- East Vineland Location in Atlantic County East Vineland Location in New Jersey East Vineland Location in the United States
- Coordinates: 39°28′51″N 74°55′10″W﻿ / ﻿39.48083°N 74.91944°W
- Country: United States
- State: New Jersey
- County: Atlantic
- Township: Buena Vista

Area
- • Total: 5.03 sq mi (13.02 km^{2})
- • Land: 5.02 sq mi (12.99 km^{2})
- • Water: 0.012 sq mi (0.03 km^{2})
- Elevation: 105 ft (32 m)

Population (2020)
- • Total: 925
- • Density: 184.5/sq mi (71.22/km^{2})
- FIPS code: 34-19690
- GNIS feature ID: 876071

= East Vineland, New Jersey =

Populated place in Atlantic County, New Jersey, US

East Vineland is an unincorporated community and census-designated place (CDP) located within Buena Vista Township in Atlantic County, in the U.S. state of New Jersey.

As of the 2020 census, East Vineland had a population of 925.
==Demographics==

East Vineland first appeared as a census designated place in the 2020 U.S. census.

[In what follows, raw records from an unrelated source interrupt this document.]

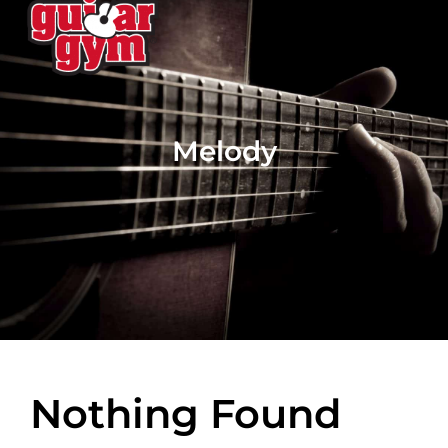
Melody
Nothing Found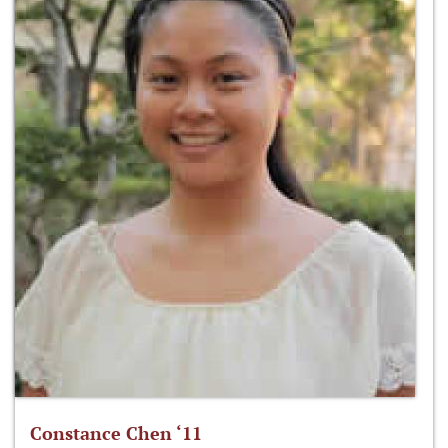
Constance Chen ‘11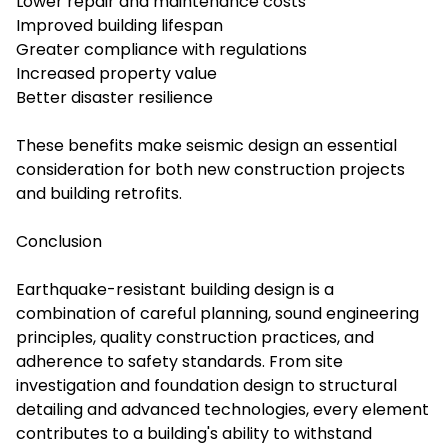
Lower repair and maintenance costs
Improved building lifespan
Greater compliance with regulations
Increased property value
Better disaster resilience
These benefits make seismic design an essential
consideration for both new construction projects
and building retrofits.
Conclusion
Earthquake-resistant building design is a
combination of careful planning, sound engineering
principles, quality construction practices, and
adherence to safety standards. From site
investigation and foundation design to structural
detailing and advanced technologies, every element
contributes to a building's ability to withstand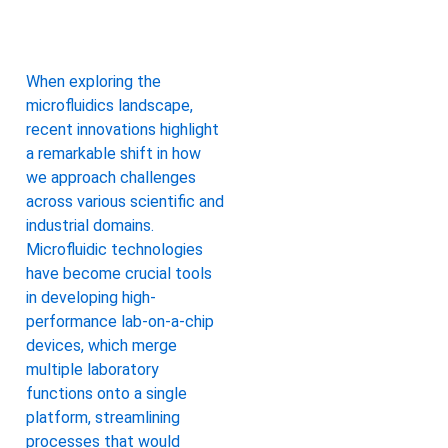
When exploring the
microfluidics landscape,
recent innovations highlight
a remarkable shift in how
we approach challenges
across various scientific and
industrial domains.
Microfluidic technologies
have become crucial tools
in developing high-
performance lab-on-a-chip
devices, which merge
multiple laboratory
functions onto a single
platform, streamlining
processes that would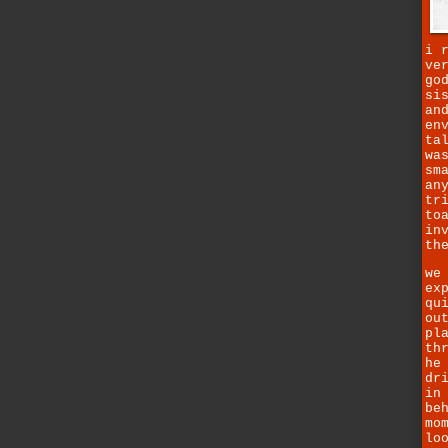
i 
ve
go
si
an
en
ta
wa
sm
an
tr
to
in
th
we
ex
qu
ou
pl
th
he
dr
in
be
mo
lo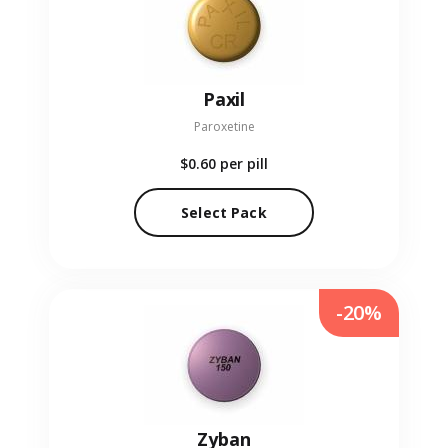
Paxil
Paroxetine
$0.60
per pill
Select Pack
-20%
Zyban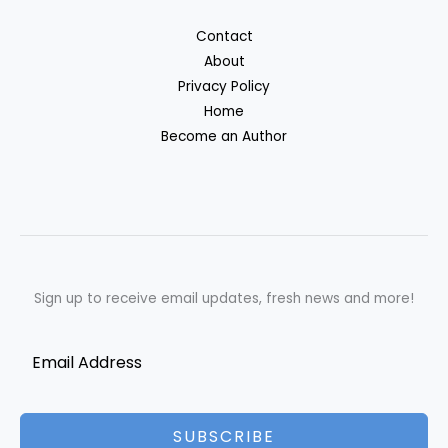
Contact
About
Privacy Policy
Home
Become an Author
Sign up to receive email updates, fresh news and more!
SUBSCRIBE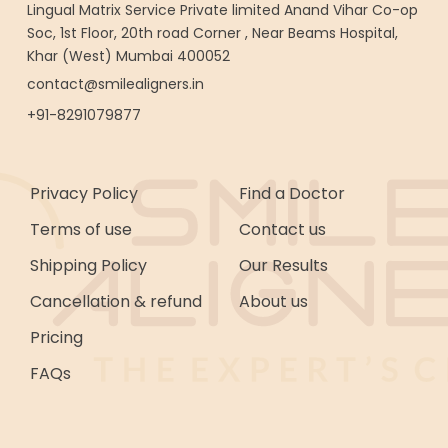
Lingual Matrix Service Private limited Anand Vihar Co-op
Soc, 1st Floor, 20th road Corner , Near Beams Hospital,
Khar (West) Mumbai 400052
contact@smilealigners.in
+91-8291079877
Privacy Policy
Find a Doctor
Terms of use
Contact us
Shipping Policy
Our Results
Cancellation & refund
About us
Pricing
FAQs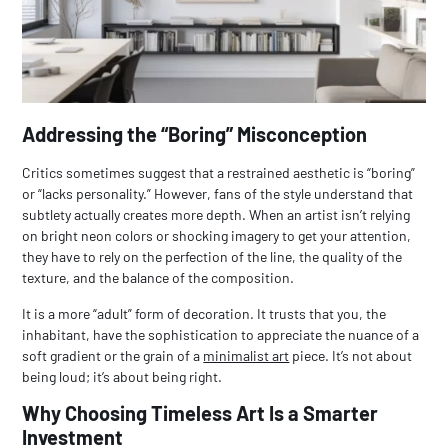
Addressing the “Boring” Misconception
Critics sometimes suggest that a restrained aesthetic is “boring”
or “lacks personality.” However, fans of the style understand that
subtlety actually creates more depth. When an artist isn’t relying
on bright neon colors or shocking imagery to get your attention,
they have to rely on the perfection of the line, the quality of the
texture, and the balance of the composition.
It is a more “adult” form of decoration. It trusts that you, the
inhabitant, have the sophistication to appreciate the nuance of a
soft gradient or the grain of a
minimalist art
piece. It’s not about
being loud; it’s about being right.
Why Choosing Timeless Art Is a Smarter
Investment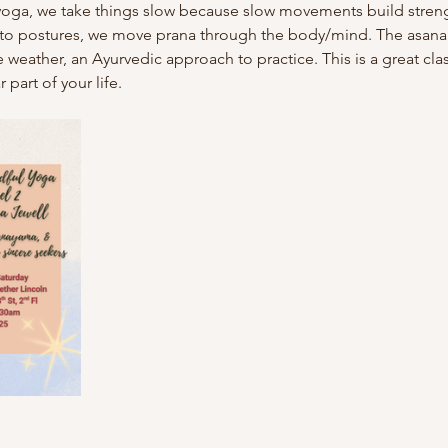
 2 yoga, we take things slow because slow movements build streng
into postures, we move prana through the body/mind. The asana
 weather, an Ayurvedic approach to practice. This is a great class
part of your life.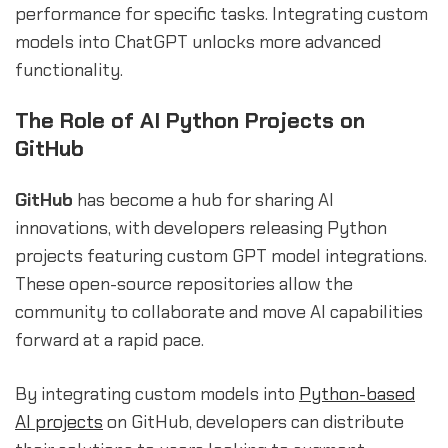
performance for specific tasks. Integrating custom
models into ChatGPT unlocks more advanced
functionality.
The Role of AI Python Projects on
GitHub
GitHub
has become a hub for sharing AI
innovations, with developers releasing Python
projects featuring custom GPT model integrations.
These open-source repositories allow the
community to collaborate and move AI capabilities
forward at a rapid pace.
By integrating custom models into
Python-based
AI projects
on GitHub, developers can distribute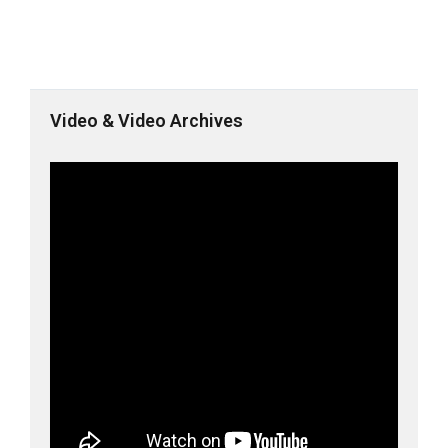
Video & Video Archives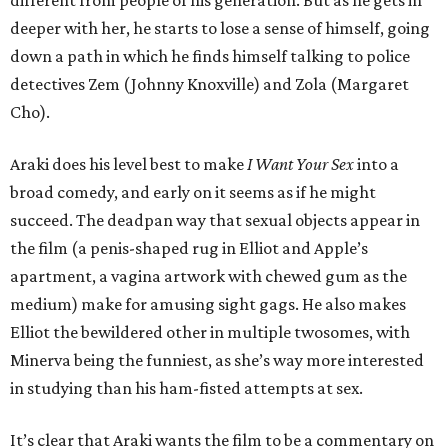
deeper with her, he starts to lose a sense of himself, going
down a path in which he finds himself talking to police
detectives Zem (Johnny Knoxville) and Zola (Margaret
Cho).
Araki does his level best to make
I Want Your Sex
into a
broad comedy, and early on it seems as if he might
succeed. The deadpan way that sexual objects appear in
the film (a penis-shaped rug in Elliot and Apple’s
apartment, a vagina artwork with chewed gum as the
medium) make for amusing sight gags. He also makes
Elliot the bewildered other in multiple twosomes, with
Minerva being the funniest, as she’s way more interested
in studying than his ham-fisted attempts at sex.
It’s clear that Araki wants the film to be a commentary on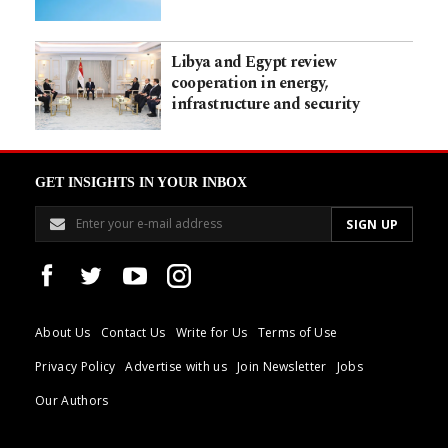
Libya and Egypt review
cooperation in energy,
infrastructure and security
GET INSIGHTS IN YOUR INBOX
About Us
Contact Us
Write for Us
Terms of Use
Privacy Policy
Advertise with us
Join Newsletter
Jobs
Our Authors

East Vineland CDP, New Jersey – Racial and ethnic composition Note: the US Census treats Hispanic/Latino as an ethnic category. This table excludes Latinos from the racial categories and assigns them to a separate category. Hispanics/Latinos may be of any race.
| Race / Ethnicity (NH = Non-Hispanic) | Pop 2020 | 2020 |
|---|---|---|
| White alone (NH) | 795 | 85.95% |
| Black or African American alone (NH) | 20 | 2.16% |
| Native American or Alaska Native alone (NH) | 2 | 0.22% |
| Asian alone (NH) | 6 | 0.65% |
| Native Hawaiian or Pacific Islander alone (NH) | 1 | 0.11% |
| Other race alone (NH) | 2 | 0.22% |
| Mixed race or Multiracial (NH) | 30 | 3.24% |
| Hispanic or Latino (any race) | 69 | 7.46% |
| Total | 925 | 100.00% |

As of 2020, the population of the area was 925.

Historical population
| Census | Pop. | Note | %± |
| 2020 | 925 |  | — |
U.S. Decennial Census

==Education==
The CDP is in the Buena Regional School District.